Given the records below, pull every line with the word "Werbungskosten" into the answer.
RECORDS SHOWN below:
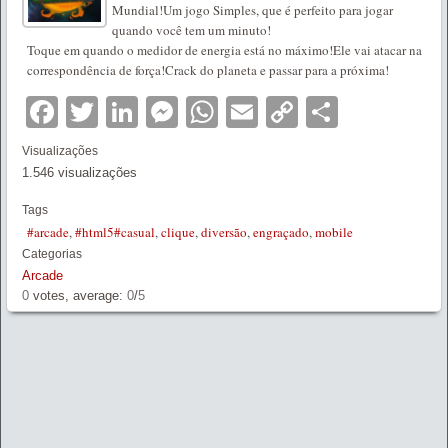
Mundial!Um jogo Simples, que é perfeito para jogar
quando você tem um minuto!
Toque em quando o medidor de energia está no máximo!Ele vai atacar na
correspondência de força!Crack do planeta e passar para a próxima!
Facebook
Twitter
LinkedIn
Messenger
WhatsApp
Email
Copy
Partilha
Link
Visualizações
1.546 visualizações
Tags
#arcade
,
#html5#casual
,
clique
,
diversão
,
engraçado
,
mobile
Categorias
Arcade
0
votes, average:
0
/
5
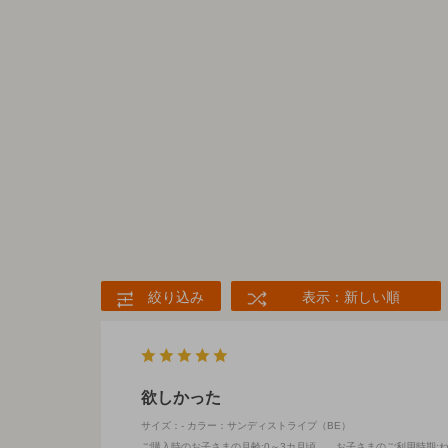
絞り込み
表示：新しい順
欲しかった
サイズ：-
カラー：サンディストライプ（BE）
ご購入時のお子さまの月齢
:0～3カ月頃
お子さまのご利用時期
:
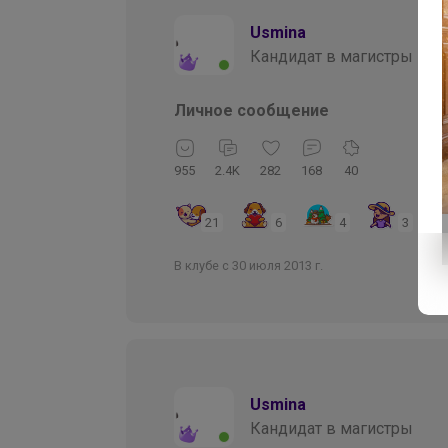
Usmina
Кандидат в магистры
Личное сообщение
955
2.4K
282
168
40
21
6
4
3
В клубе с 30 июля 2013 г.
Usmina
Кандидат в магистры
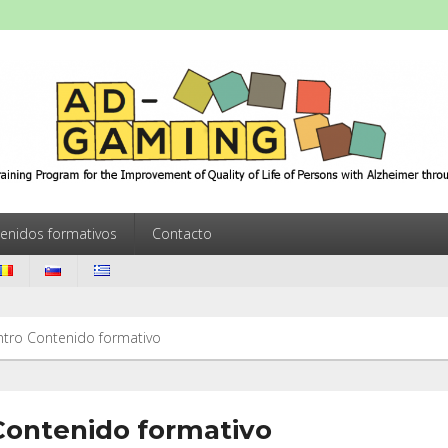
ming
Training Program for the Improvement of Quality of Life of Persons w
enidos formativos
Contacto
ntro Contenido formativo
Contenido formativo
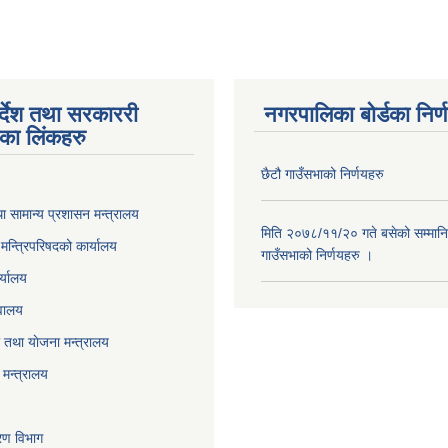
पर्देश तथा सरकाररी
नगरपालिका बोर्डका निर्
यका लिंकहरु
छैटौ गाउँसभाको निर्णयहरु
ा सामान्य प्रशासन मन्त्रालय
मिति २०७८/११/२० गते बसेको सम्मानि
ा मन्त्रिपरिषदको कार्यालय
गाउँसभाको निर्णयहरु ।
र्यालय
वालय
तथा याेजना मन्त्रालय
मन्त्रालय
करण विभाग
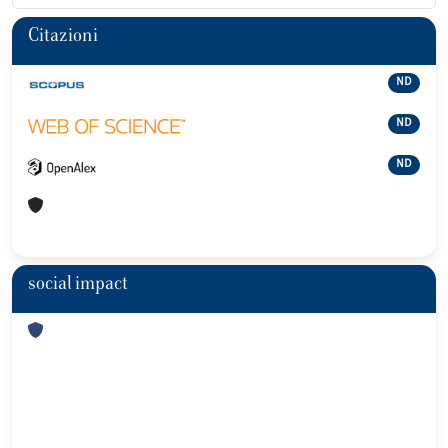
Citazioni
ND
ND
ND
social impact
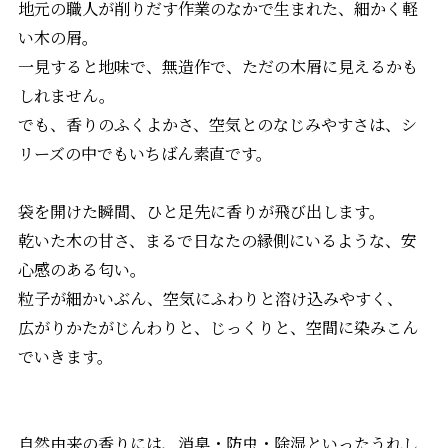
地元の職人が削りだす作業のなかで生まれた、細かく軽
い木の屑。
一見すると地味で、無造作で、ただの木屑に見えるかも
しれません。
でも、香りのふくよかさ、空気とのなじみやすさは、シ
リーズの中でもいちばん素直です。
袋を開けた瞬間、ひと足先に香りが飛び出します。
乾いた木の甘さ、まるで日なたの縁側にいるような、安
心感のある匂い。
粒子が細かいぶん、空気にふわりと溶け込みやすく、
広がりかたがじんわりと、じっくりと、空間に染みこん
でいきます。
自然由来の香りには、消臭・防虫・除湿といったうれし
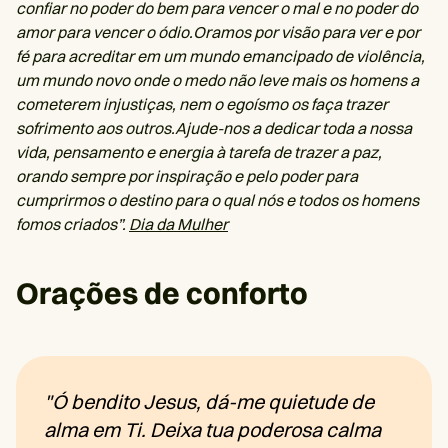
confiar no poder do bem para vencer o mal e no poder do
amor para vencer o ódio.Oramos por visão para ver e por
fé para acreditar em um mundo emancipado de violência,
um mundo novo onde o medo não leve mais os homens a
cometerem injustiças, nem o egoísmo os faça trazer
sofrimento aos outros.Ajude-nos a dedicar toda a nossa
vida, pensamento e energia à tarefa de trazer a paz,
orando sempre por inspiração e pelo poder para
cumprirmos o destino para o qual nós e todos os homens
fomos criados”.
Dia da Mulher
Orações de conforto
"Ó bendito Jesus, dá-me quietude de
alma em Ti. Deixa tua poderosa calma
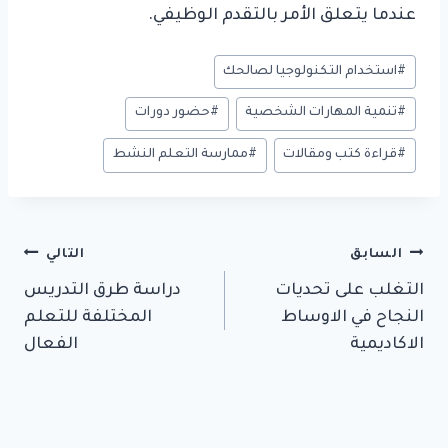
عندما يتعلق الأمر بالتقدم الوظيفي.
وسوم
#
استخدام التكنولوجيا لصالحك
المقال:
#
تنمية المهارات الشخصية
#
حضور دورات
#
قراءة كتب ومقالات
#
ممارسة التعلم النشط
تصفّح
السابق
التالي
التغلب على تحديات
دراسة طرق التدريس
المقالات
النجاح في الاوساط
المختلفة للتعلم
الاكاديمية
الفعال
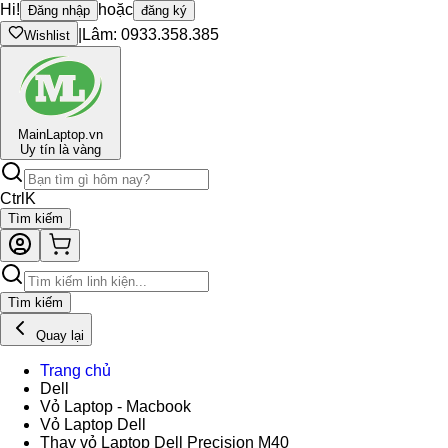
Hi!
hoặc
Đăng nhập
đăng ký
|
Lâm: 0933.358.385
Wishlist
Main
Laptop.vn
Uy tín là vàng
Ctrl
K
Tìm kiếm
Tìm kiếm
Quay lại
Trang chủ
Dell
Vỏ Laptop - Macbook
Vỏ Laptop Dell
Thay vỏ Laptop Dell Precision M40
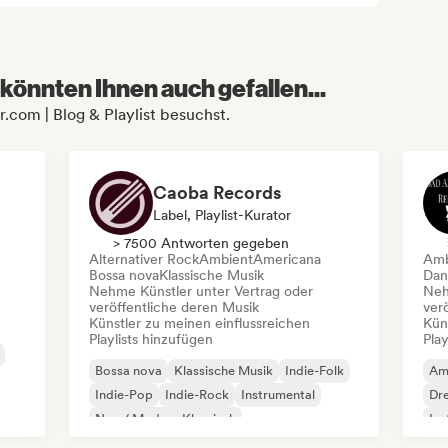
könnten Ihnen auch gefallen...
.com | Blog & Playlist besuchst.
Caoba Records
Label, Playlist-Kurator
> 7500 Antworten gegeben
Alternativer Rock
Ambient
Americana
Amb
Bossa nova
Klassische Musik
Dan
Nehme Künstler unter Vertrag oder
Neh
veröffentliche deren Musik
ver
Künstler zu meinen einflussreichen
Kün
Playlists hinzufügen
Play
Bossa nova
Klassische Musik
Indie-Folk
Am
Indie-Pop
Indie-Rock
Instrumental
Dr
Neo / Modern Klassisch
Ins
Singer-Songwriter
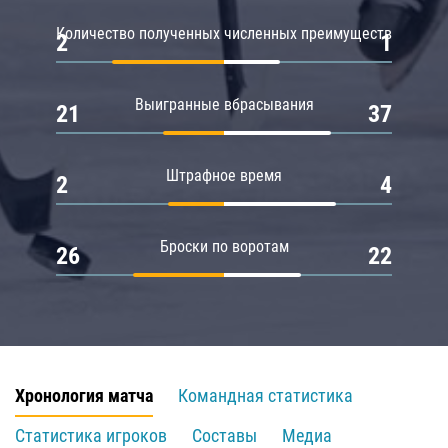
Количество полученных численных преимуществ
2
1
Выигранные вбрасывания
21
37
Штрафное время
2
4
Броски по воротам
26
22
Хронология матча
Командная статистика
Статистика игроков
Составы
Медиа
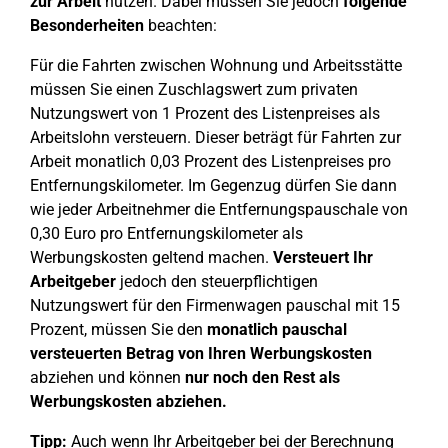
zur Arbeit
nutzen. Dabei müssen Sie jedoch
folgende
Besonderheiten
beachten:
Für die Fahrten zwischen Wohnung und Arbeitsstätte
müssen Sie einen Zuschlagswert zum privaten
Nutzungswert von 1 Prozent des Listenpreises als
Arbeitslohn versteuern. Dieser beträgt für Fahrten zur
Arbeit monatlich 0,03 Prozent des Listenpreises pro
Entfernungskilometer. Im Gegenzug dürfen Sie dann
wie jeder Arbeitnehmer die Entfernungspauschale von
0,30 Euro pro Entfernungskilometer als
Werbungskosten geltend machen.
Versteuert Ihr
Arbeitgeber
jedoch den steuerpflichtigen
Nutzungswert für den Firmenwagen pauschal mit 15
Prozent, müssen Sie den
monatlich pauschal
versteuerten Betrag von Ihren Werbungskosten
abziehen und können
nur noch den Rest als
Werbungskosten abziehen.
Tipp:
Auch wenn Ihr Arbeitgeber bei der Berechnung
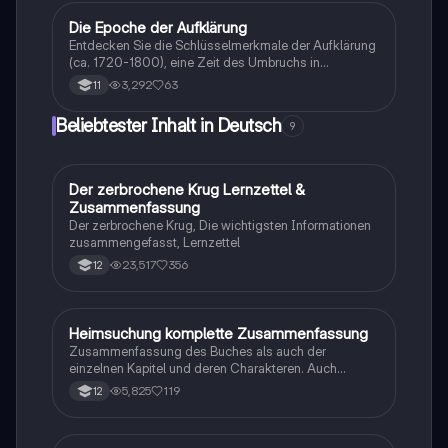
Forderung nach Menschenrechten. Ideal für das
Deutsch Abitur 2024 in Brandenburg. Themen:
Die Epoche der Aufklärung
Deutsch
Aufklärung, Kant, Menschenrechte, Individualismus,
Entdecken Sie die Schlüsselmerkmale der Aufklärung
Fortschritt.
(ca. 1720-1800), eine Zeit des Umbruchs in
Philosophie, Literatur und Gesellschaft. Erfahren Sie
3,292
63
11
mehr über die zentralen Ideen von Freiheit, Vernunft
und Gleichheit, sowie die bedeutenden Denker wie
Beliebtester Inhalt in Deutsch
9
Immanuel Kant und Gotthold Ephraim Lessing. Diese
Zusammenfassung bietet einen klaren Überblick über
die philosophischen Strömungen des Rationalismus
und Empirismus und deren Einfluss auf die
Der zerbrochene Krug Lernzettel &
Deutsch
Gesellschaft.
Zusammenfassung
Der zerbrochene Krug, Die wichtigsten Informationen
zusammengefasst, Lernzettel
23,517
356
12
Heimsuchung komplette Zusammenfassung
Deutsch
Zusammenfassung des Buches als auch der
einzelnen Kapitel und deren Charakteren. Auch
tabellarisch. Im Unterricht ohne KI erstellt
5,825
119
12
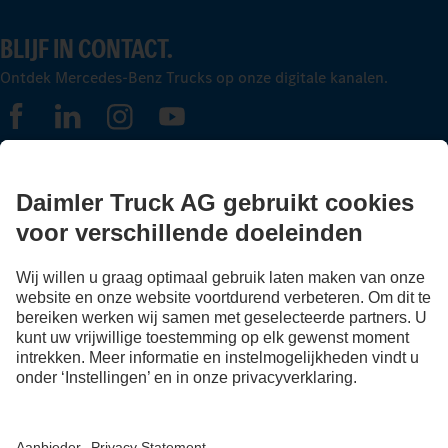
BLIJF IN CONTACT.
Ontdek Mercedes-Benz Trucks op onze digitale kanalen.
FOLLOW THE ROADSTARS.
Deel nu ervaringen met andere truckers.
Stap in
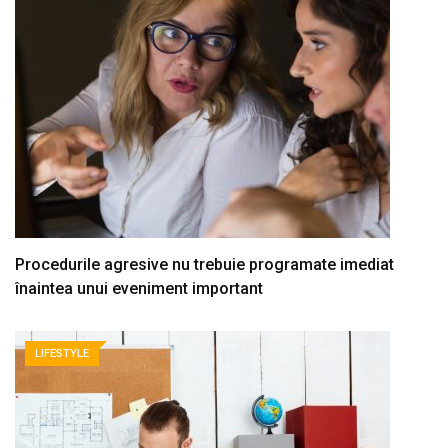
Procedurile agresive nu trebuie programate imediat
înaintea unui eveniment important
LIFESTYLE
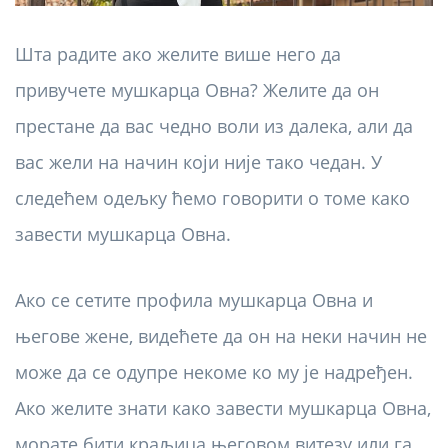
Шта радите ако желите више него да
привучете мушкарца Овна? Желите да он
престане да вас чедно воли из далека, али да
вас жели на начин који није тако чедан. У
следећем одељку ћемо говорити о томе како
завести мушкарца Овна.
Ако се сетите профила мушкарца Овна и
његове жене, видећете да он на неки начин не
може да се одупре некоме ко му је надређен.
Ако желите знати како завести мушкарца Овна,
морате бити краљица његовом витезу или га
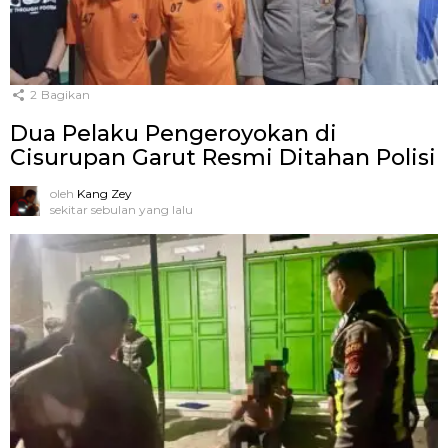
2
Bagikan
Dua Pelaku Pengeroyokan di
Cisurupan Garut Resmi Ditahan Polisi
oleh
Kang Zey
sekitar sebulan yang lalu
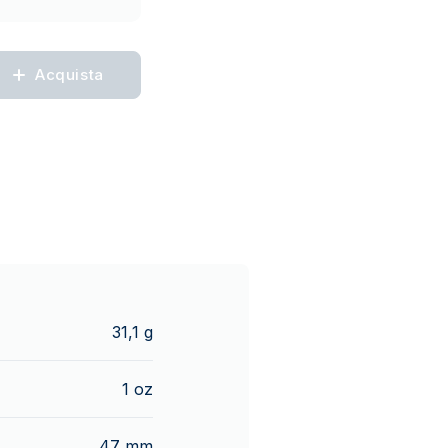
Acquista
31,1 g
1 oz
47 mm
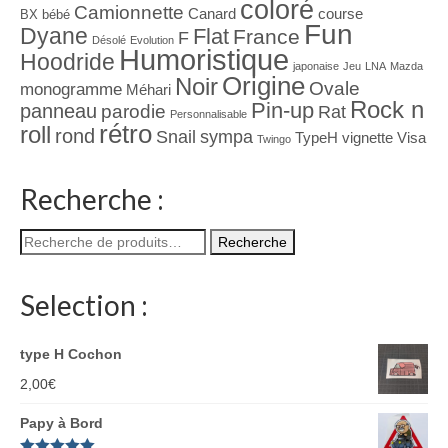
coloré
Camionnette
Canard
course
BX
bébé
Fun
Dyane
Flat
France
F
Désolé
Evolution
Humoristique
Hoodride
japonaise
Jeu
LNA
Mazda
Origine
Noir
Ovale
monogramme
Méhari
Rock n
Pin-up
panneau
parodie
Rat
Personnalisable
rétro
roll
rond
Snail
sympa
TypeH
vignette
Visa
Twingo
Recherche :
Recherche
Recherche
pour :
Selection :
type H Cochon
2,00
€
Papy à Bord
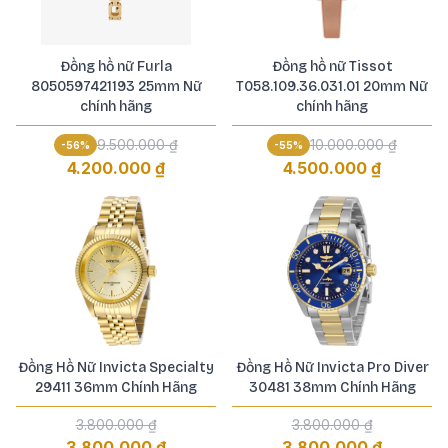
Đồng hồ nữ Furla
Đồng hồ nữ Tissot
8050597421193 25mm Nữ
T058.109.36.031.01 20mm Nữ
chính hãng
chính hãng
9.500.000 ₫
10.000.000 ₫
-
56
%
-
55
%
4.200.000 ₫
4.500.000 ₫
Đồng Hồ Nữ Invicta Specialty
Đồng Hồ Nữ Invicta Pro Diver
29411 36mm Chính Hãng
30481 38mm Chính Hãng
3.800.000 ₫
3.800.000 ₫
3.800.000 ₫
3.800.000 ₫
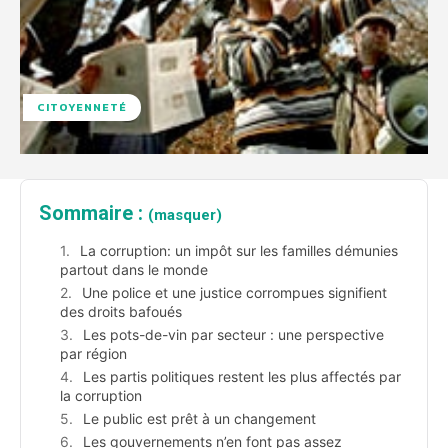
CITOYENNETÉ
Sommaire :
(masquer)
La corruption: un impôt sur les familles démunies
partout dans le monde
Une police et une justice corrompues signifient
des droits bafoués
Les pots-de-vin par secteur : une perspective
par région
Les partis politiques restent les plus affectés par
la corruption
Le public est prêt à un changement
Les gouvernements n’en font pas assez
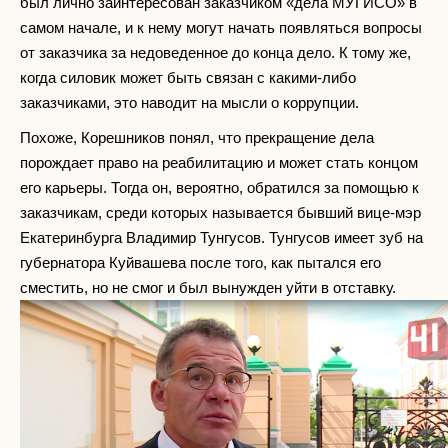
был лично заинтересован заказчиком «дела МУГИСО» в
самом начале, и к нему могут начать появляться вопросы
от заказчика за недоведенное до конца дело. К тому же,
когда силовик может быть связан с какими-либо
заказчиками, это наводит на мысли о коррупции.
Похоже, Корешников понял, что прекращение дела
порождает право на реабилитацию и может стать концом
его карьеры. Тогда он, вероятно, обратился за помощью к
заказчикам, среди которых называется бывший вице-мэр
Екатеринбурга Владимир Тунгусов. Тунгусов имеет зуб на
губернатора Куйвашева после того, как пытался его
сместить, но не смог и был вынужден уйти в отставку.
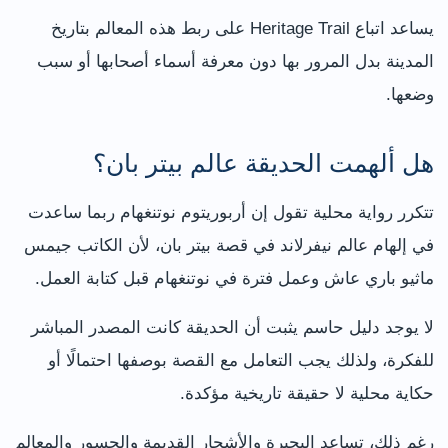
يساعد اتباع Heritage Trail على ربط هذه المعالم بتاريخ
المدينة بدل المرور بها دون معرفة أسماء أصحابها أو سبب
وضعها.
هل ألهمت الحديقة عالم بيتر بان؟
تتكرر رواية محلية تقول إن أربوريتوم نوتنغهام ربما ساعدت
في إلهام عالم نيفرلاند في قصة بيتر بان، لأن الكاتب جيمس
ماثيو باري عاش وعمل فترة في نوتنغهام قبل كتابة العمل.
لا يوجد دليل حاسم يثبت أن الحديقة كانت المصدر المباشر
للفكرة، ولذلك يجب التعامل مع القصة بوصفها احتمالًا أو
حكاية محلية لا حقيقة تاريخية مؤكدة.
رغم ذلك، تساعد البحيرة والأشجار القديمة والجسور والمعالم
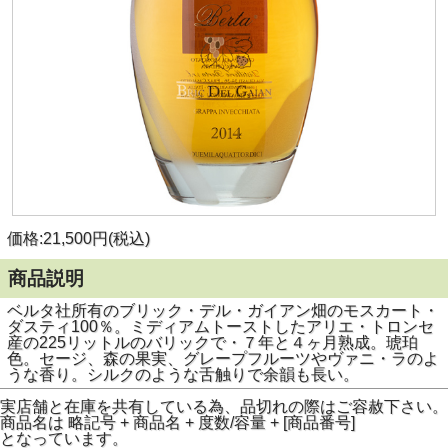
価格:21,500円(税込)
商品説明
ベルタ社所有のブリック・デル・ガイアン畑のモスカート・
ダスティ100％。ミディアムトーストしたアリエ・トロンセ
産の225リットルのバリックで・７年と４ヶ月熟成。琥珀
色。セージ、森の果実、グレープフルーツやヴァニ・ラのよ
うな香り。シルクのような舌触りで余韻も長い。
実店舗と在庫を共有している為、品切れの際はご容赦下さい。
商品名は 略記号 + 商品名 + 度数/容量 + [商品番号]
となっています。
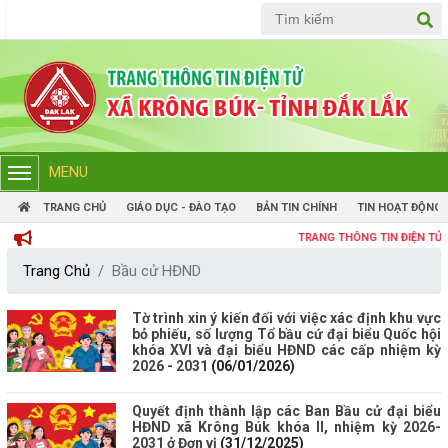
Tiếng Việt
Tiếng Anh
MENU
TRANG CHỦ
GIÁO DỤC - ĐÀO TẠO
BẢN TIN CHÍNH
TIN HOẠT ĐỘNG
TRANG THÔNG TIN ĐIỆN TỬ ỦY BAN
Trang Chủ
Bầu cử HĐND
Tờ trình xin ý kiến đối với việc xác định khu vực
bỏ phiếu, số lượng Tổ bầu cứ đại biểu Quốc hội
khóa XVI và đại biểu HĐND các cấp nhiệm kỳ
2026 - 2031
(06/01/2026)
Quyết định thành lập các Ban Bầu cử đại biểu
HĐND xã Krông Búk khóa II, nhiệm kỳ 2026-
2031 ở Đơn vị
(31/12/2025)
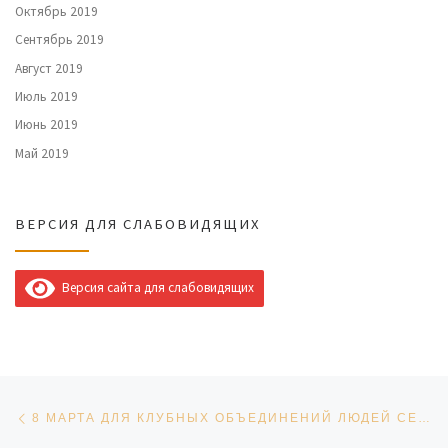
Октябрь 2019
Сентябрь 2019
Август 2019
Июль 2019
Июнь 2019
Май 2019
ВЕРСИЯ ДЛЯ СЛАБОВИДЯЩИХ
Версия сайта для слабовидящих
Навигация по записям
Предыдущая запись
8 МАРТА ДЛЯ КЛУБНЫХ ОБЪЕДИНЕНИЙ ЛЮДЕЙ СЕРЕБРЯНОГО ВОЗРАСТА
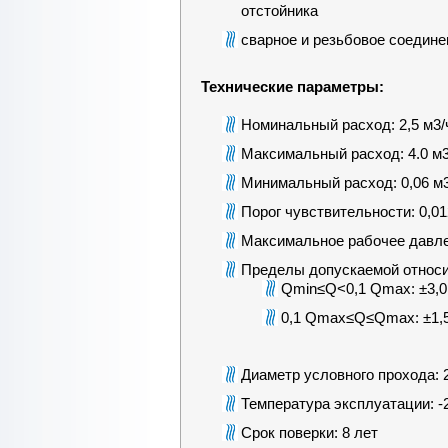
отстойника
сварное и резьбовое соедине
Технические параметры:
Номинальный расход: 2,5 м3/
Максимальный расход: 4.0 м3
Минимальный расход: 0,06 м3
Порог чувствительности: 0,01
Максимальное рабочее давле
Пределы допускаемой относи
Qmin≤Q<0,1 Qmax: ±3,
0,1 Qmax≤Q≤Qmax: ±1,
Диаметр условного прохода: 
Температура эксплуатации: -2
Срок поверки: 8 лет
End of RECORDS SHOWN.
▸ RESPONSE:
Werbungskosten geltend machen.
versteuerten Betrag von Ihren Werbungskosten
Werbungskosten abziehen.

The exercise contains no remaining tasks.